TASK OBJECTIVE - Below are some entries; set them all down exactly.

[Collected data]

· · · · · · ·

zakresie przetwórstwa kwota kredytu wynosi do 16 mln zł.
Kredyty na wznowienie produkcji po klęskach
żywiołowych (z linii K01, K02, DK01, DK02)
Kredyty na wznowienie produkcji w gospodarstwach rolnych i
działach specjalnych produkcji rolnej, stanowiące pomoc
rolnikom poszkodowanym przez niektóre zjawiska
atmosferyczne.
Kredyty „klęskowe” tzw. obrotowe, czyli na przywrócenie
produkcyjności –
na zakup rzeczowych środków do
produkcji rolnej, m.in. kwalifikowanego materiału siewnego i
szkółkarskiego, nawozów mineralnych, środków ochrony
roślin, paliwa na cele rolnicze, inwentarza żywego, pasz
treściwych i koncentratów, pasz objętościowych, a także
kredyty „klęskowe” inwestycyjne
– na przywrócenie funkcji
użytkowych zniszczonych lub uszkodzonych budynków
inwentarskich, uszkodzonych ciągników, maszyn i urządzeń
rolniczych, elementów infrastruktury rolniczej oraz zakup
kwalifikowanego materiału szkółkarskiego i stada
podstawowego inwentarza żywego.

· · · · · · ·

THE ANSWER -
zakresie przetwórstwa kwota kredytu wynosi do 16 mln zł.
Kredyty na wznowienie produkcji po klęskach
żywiołowych (z linii K01, K02, DK01, DK02)
Kredyty na wznowienie produkcji w gospodarstwach rolnych i
działach specjalnych produkcji rolnej, stanowiące pomoc
rolnikom poszkodowanym przez niektóre zjawiska
atmosferyczne.
Kredyty „klęskowe” tzw. obrotowe, czyli na przywrócenie
produkcyjności –
na zakup rzeczowych środków do
produkcji rolnej, m.in. kwalifikowanego materiału siewnego i
szkółkarskiego, nawozów mineralnych, środków ochrony
roślin, paliwa na cele rolnicze, inwentarza żywego, pasz
treściwych i koncentratów, pasz objętościowych, a także
kredyty „klęskowe” inwestycyjne
– na przywrócenie funkcji
użytkowych zniszczonych lub uszkodzonych budynków
inwentarskich, uszkodzonych ciągników, maszyn i urządzeń
rolniczych, elementów infrastruktury rolniczej oraz zakup
kwalifikowanego materiału szkółkarskiego i stada
podstawowego inwentarza żywego.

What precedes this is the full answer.